= Pratishthanpur =

Pratishthanpur or Pratishthanpuram was capital of the Lunar Dynasty (Chandra Vanshi or Somavanshi), at present Jhusi, Prayagraj. This archeological site has yielded a carbon 14 dating of 7100 BC for its Neolithic levels. Today it lies on the eastern side of Prayagraj, across the river Ganges and connected to the city by the Shastri Bridge, and is considered an important part of the history of Prayagraj or Prayag, city's former name.

==History==

Pratishthana was the most important locality of Prayag and it was founded by King Ila and was the capital of Pururavas and other kings of Lunar Dynasty. Once belonging to the rulers of Maurya, Shunga, Kushana and Gupta period, the ancient Pratishthana has lost its identity to the modernity of Jhunsi.

The only evidence related to this historical fact is still visible in the shape of high mounds in Jhunsi. Surprisingly, these high mounds have further added to the significance of the city as the articles excavated from here belong to the 6th century BC and antiquities belonging to five cultural phases ranging from chalcolithic to early medieval period have been found here.

As per the historians and the pre NBP ware deposit the site of Kumbh Mela is marked at this place as the earliest culture represented at the site. Early layer of this deposit has yielded iron objects. Some pottery items and antiquities are similar to those found at different chalcolithic sites in UP, Bihar and Northern Vindhyas.

===Destruction===
It is also said that the town was destroyed in an earthquake in CE 1359 as a result of the invocations of saint Ali Murtaza.
The historian Dr. D. P. Dubey These traditions and the etymological meaning of the name Jhunsi possibly indicate to the destruction and burning of the site by the Muslim invaders in the 13th century CE. The traditions relating to the scattering of Brahmana and Kshatriya clans abandoning their homes in Jhunsi and emigrating to distant places during the medieval period lend colour to this theory.

There is also the historical and sacred Samudrakoop here which has its own story. "It is known as Samudrakoop since it belongs to the period of Samudragupta. In fact five such wells are found in Ujjain, Mathura, Prayag (Prayagraj), Varanasi and Patalpur (Pataliputra or Patna). It was dumped with garbage once but the efforts of a sage Dayaram brought its historical importance to limelight."

==Archaeology==
From the pre-Northern Black Polished Ware (NBP Ware) period (ca. 700 BC–200 BC) to the Gupta period there had been continuous settlement at the site.
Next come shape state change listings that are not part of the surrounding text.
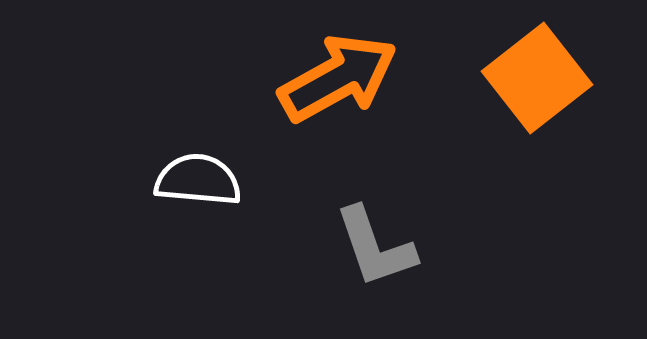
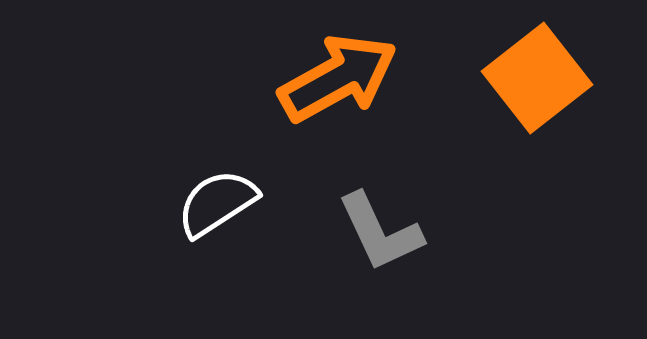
white semicircle: moved 19 px right, 23 px down; rotated 38 degrees counterclockwise
gray L-shape: moved 5 px right, 15 px up; rotated 6 degrees counterclockwise
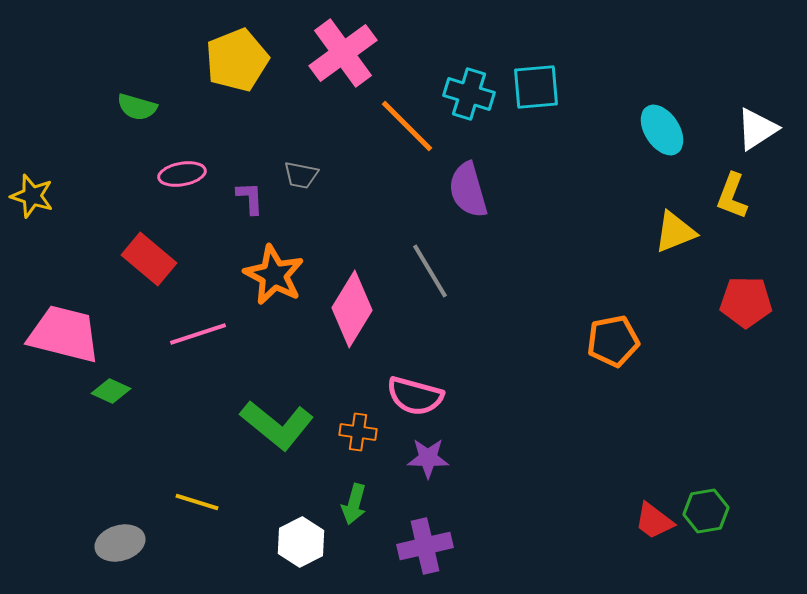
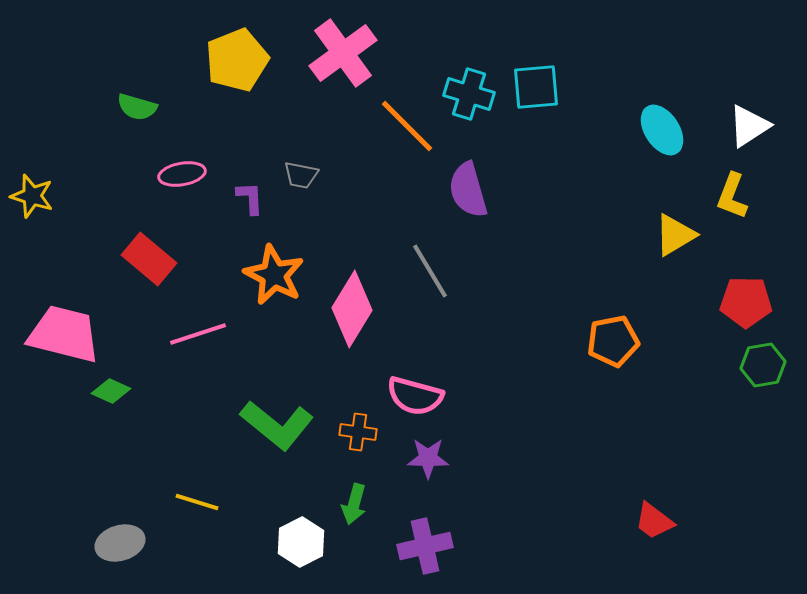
white triangle: moved 8 px left, 3 px up
yellow triangle: moved 3 px down; rotated 9 degrees counterclockwise
green hexagon: moved 57 px right, 146 px up
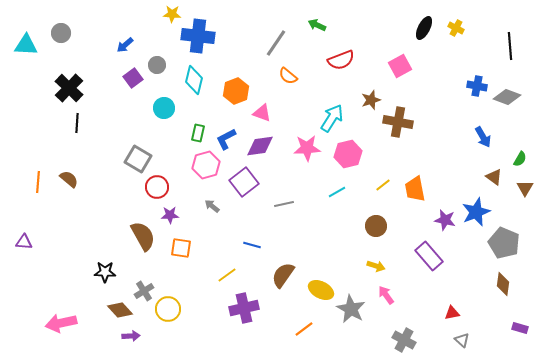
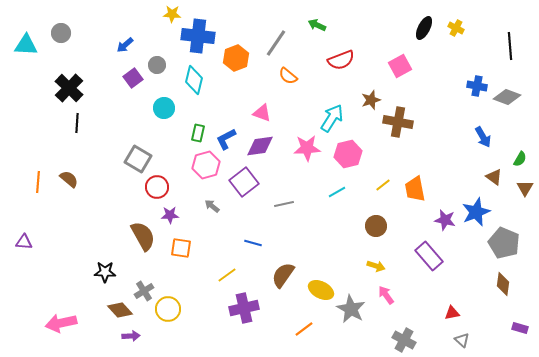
orange hexagon at (236, 91): moved 33 px up
blue line at (252, 245): moved 1 px right, 2 px up
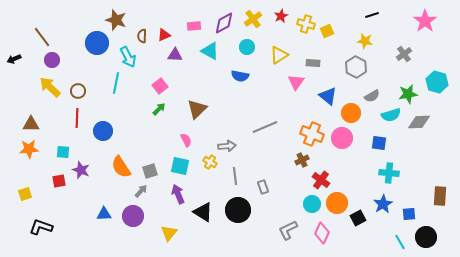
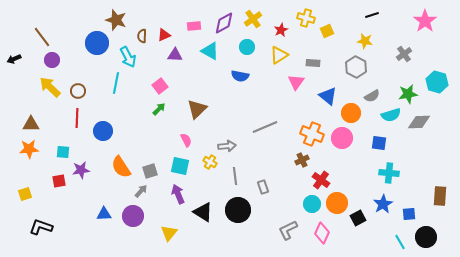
red star at (281, 16): moved 14 px down
yellow cross at (306, 24): moved 6 px up
purple star at (81, 170): rotated 30 degrees counterclockwise
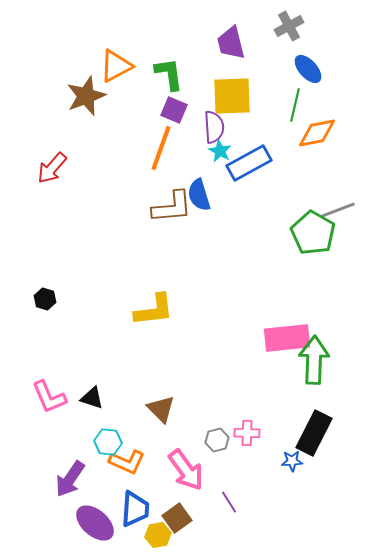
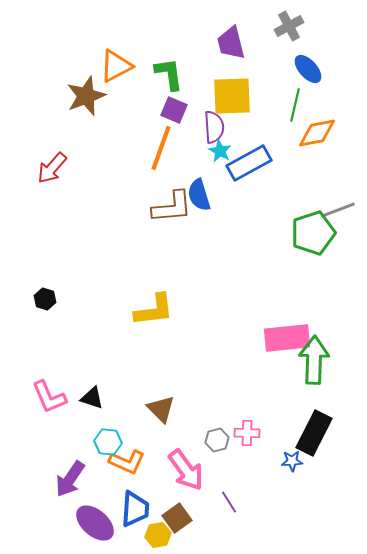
green pentagon: rotated 24 degrees clockwise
However, there appears to be a cultural gap between the end of Gupta period and the beginning of early medieval period. "There is every likelihood that the site may show up no gap at all when excavated extensively. This possibility is based on the strategic location of the site itself which, by virtue of the same reason, would have never been abandoned after having been once occupied. The excavations in the area only hint at the above fact."

The ruins of ancient Pratishthana which are represented by the high mounds of Jhunsi on the eastern bank of the Ganges are spread over an area of about four square miles. Research on lost heritage of Prayagraj under Indian National Trust for Art and Cultural Heritage (INTACH) suggests that the site is slowly losing its identity on account of continuous erosion of the Ganges river. "The high mound, which belong to Kushana period, has few bricks exposed right now".

==In literature==
Kalidasa too mentions about Pratishthana in his Sanskrit drama Vikramōrvaśīyam. He has given an imaginary account of this palace of Pururavas which was magnificent. Various myths are also associated with this site. An inscription of Trilochanapala, the Pratihara king, was discovered from the site in 1830.
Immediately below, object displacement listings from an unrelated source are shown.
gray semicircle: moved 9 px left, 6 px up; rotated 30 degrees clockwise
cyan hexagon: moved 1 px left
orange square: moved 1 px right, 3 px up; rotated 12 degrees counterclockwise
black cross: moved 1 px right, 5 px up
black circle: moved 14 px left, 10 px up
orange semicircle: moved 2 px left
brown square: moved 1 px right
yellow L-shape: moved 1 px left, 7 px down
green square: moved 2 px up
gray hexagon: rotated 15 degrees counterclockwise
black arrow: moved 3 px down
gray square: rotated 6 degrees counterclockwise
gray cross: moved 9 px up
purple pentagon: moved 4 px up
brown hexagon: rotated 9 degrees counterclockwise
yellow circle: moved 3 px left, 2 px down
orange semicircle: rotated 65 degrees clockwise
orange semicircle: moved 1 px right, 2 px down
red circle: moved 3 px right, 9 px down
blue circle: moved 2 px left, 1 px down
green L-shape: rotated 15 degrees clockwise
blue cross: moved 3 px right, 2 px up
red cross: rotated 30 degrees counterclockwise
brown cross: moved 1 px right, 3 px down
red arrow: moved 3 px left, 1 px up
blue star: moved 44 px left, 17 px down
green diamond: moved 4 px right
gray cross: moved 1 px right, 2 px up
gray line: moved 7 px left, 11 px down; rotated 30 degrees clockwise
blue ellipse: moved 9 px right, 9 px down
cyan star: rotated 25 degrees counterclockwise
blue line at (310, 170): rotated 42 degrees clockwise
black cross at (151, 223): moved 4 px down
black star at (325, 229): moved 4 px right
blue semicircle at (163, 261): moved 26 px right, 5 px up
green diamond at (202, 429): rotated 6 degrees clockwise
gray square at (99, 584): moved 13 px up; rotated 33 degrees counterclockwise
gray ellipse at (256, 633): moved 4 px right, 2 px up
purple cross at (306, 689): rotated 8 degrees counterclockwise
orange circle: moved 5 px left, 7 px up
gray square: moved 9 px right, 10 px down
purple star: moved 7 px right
In his book, VN Pandey mentions that the naming of Jhunsi too has a legend associated with it. It was once ruled by Har-bonga, an imbecile and foolish king in whose reign chaos prevailed everywhere. When the cup of his inequity was full there was an upheaval on the earth and the capital Pratishthana was turned upside down hence now known as 'Ulta Qila'.

There was conflagration which completed the destruction of the city and the ruins went by the name of Jhunsi, a burnt town from the Hindi root 'jhulasna'.

Ramdhari Singh Dinakar wrote "Urvashi", a poem which narrated the story of love between Urvashi, a celestial nymph, and Pururava, the king of Pratishthanpur.

== Ulta Kila ==

It is said that once the saint Ali Mur-taza (maqdoom sahab) was invited on the lunch by the king haribong who lived on this kila. King Haribong gave him the wrong things to eat. This made Saint Ali-Murtaza angry and he ordered the planet Mars (named Mirrikh in Arabic) to fall on that kila, and as the order the star fell on the kila and the whole kila burnt out and this gave it the name, ulta kila and also this was the origin of the name jhuns (which means burnt).
Kamayani is written by Jai Shankar Prasad based on battle between Pururava and Ila and later they had fierce love, in the backdrop of Pratishthanpur.
Andher Nagari chaupat Raja, Take ser bhaji, Take ser khaja, a play by Bhartendu Harishchandra.